Protecting Children’s Health
A New Project is Underway to Draw the Connections between Toxins and Children’s Health
By Brita Belli
Dr. Philip Landrigan is leading a new project at Mt. Sinai that will look at the long-term effects of toxins on children’s health and development. |
He listed some of the known chemical causes of autism—including Thalidomide (used during the ‘50s and ‘60s to combat morning sickness), Misoprostol (used to induce labor) and Valproic acid (an anticonvulsant, mood-stabilizing drug). As part of their new project, the Mt.
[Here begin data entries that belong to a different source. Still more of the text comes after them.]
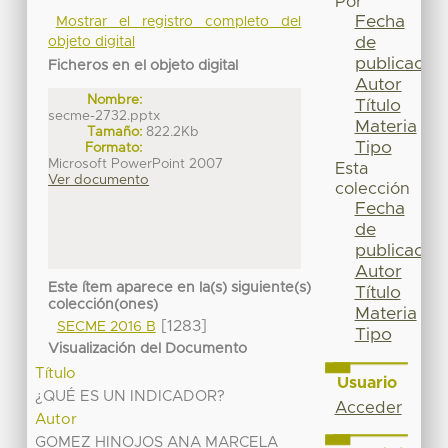
Por
Fecha
Mostrar el registro completo del
de
objeto digital
publicación
Ficheros en el objeto digital
Autor
Nombre:
Título
secme-2732.pptx
Materia
Tamaño:
822.2Kb
Tipo
Formato:
Microsoft PowerPoint 2007
Esta
Ver documento
colección
Fecha
de
publicación
Autor
Este ítem aparece en la(s) siguiente(s)
Título
colección(ones)
Materia
[1283]
SECME 2016 B
Tipo
Visualización del Documento
Título
Usuario
¿QUÉ ES UN INDICADOR?
Acceder
Autor
GOMEZ HINOJOS ANA MARCELA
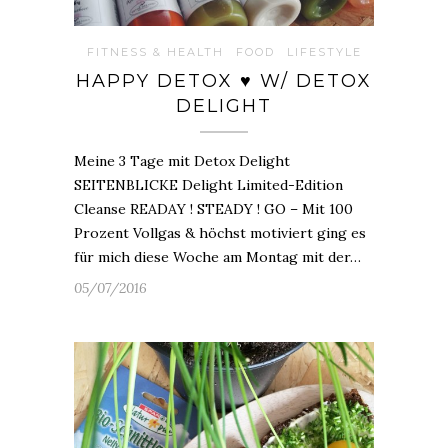
FITNESS & HEALTH
FOOD
LIFESTYLE
HAPPY DETOX ♥ W/ DETOX
DELIGHT
Meine 3 Tage mit Detox Delight
SEITENBLICKE Delight Limited-Edition
Cleanse READAY ! STEADY ! GO – Mit 100
Prozent Vollgas & höchst motiviert ging es
für mich diese Woche am Montag mit der…
05/07/2016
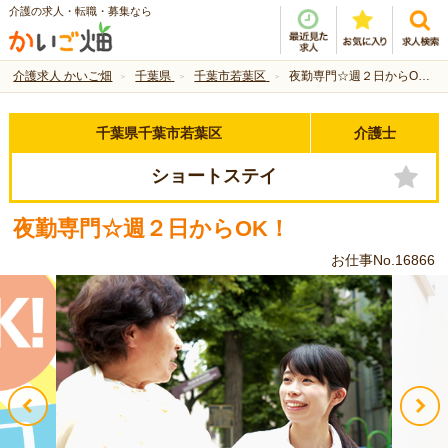
介護の求人・転職・募集なら
介護求人 かいご畑
千葉県
千葉市若葉区
夜勤専門☆週２日からOK！
千葉県千葉市若葉区
介護士
ショートステイ
夜勤専門☆週２日からOK！
お仕事No.16866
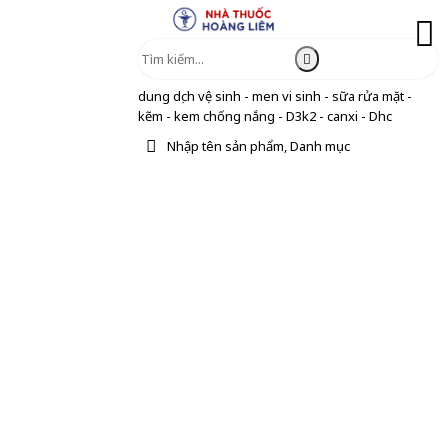
dung dịch vệ sinh - men vi sinh - sữa rửa mặt -
kẽm - kem chống nắng - D3k2 - canxi - Dhc
Nhập tên sản phẩm, Danh mục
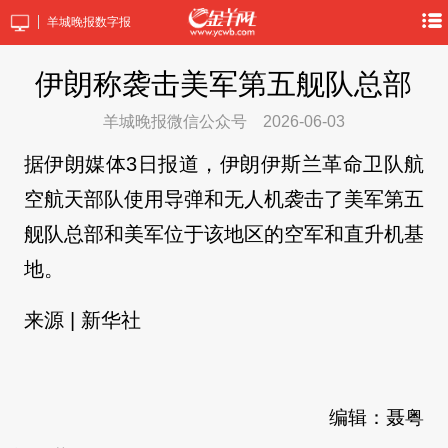
羊城晚报数字报
伊朗称袭击美军第五舰队总部
羊城晚报微信公众号
2026-06-03
据伊朗媒体3日报道，伊朗伊斯兰革命卫队航
空航天部队使用导弹和无人机袭击了美军第五
舰队总部和美军位于该地区的空军和直升机基
地。
来源
| 新华社
编辑：聂粤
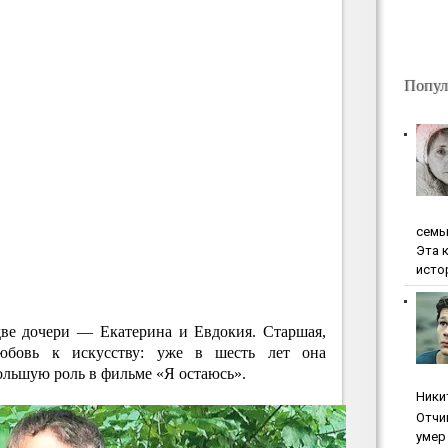
Попул
ceмь
Эта 
исто
две дочери — Екатерина и Евдокия. Старшая,
любовь к искусству: уже в шесть лет она
ольшую роль в фильме «Я остаюсь».
Ники
Oтчи
умep 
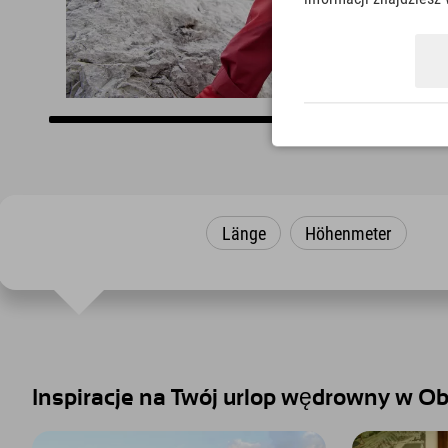
Länge
Höhenmeter
Inspiracje na Twój urlop wędrowny w Ob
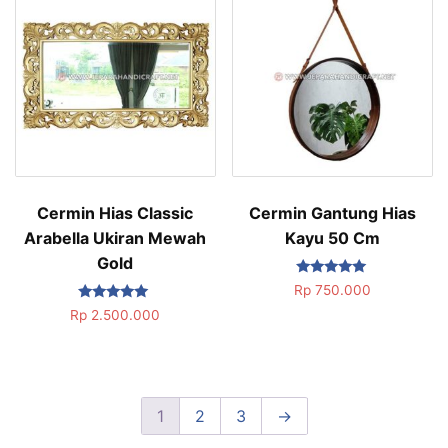
Cermin Hias Classic
Cermin Gantung Hias
Arabella Ukiran Mewah
Kayu 50 Cm
Gold
Dinilai
Rp
750.000
5.00
Dinilai
dari 5
Rp
2.500.000
5.00
dari 5
1
2
3
→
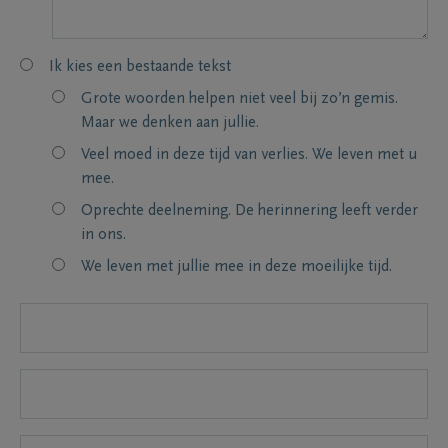
Ik kies een bestaande tekst
Grote woorden helpen niet veel bij zo’n gemis.
Maar we denken aan jullie.
Veel moed in deze tijd van verlies. We leven met u
mee.
Oprechte deelneming. De herinnering leeft verder
in ons.
We leven met jullie mee in deze moeilijke tijd.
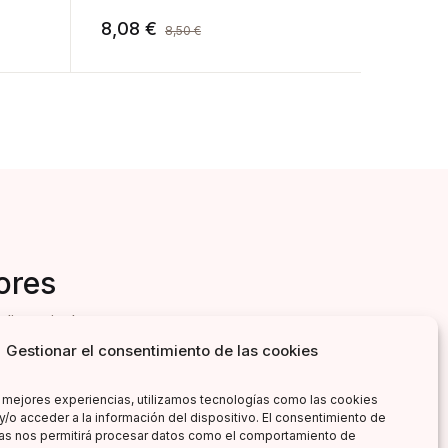
8,08
€
8,08
8,50
€
ores
literarias!
Gestionar el consentimiento de las cookies
s mejores experiencias, utilizamos tecnologías como las cookies
y/o acceder a la información del dispositivo. El consentimiento de
as nos permitirá procesar datos como el comportamiento de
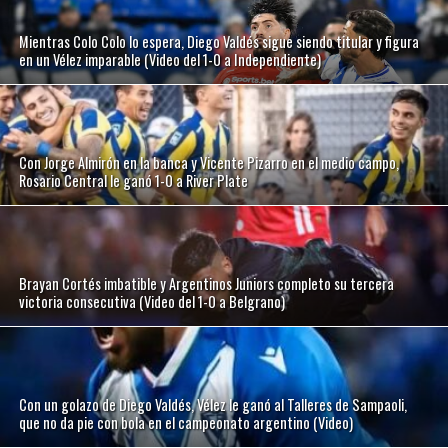
Mientras Colo Colo lo espera, Diego Valdés sigue siendo titular y figura
en un Vélez imparable (Video del 1-0 a Independiente)
Con Jorge Almirón en la banca y Vicente Pizarro en el medio campo,
Rosario Central le ganó 1-0 a River Plate
Brayan Cortés imbatible y Argentinos Juniors completo su tercera
victoria consecutiva (Video del 1-0 a Belgrano)
Con un golazo de Diego Valdés, Vélez le ganó al Talleres de Sampaoli,
que no da pie con bola en el campeonato argentino (Video)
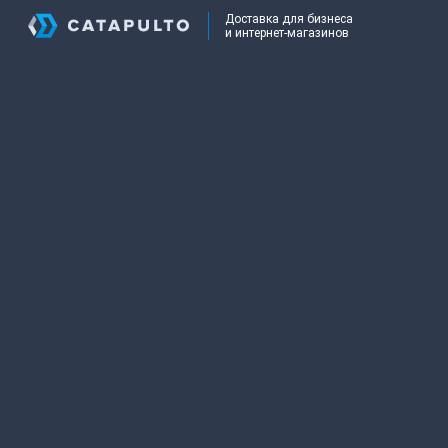
Доставка для бизнеса
и интернет-магазинов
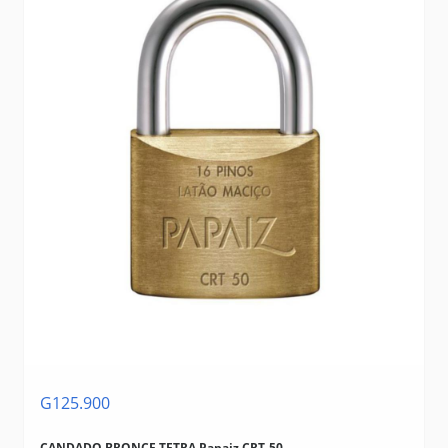
G125.900
CANDADO BRONCE TETRA Papaiz CRT-50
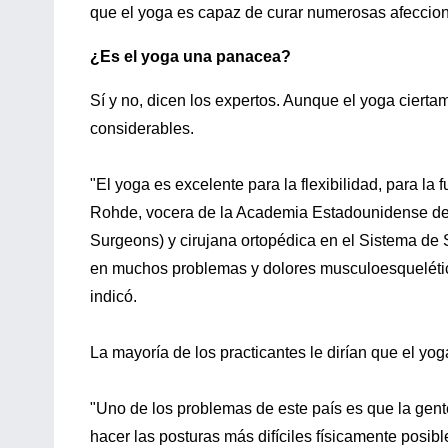
que el yoga es capaz de curar numerosas afeccio
¿Es el yoga una panacea?
Sí y no, dicen los expertos. Aunque el yoga cierta
considerables.
"El yoga es excelente para la flexibilidad, para la f
Rohde, vocera de la Academia Estadounidense de
Surgeons) y cirujana ortopédica en el Sistema d
en muchos problemas y dolores musculoesqueléticos
indicó.
La mayoría de los practicantes le dirían que el yoga
"Uno de los problemas de este país es que la gent
hacer las posturas más difíciles físicamente posib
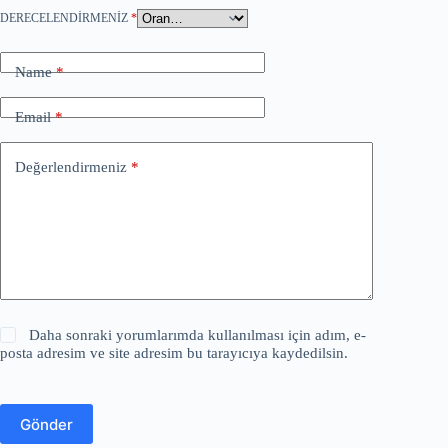
DERECELENDIRMENIZ
*
Name
*
Email
*
Değerlendirmeniz
*
Daha sonraki yorumlarımda kullanılması için adım, e-
posta adresim ve site adresim bu tarayıcıya kaydedilsin.
Gönder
Sinai team will be building a “biobank,” so that babies’ cord blood—collected with permission at the hospital—will be analyzed for some 200 chemicals of concern, and will undergo genetic and epigenetic analyses.
The project is a perfect complement to the National Children’s Study already underway across the U.S. That study—with a consortium of partners that includes the U.S. Department of Health and Human Services, the Centers for Disease Control and Prevention and the U.S. Environmental Protection Agency—was launched in January 2010 and has set out to enroll 100,000 pregnant women in 105 counties and track the babies’ development until age 21. They’re collecting hair, blood and urine samples from pregnant women, testing household dust, water and carpeting and analyzing the samples for chemicals, for genetic makeup and for infections.
It’s a mammoth undertaking, but one that researchers hope can begin to answer questions about multiple chemical impacts happening across a lifetime of exposure, rather than examining—and banning—such chemicals one by one.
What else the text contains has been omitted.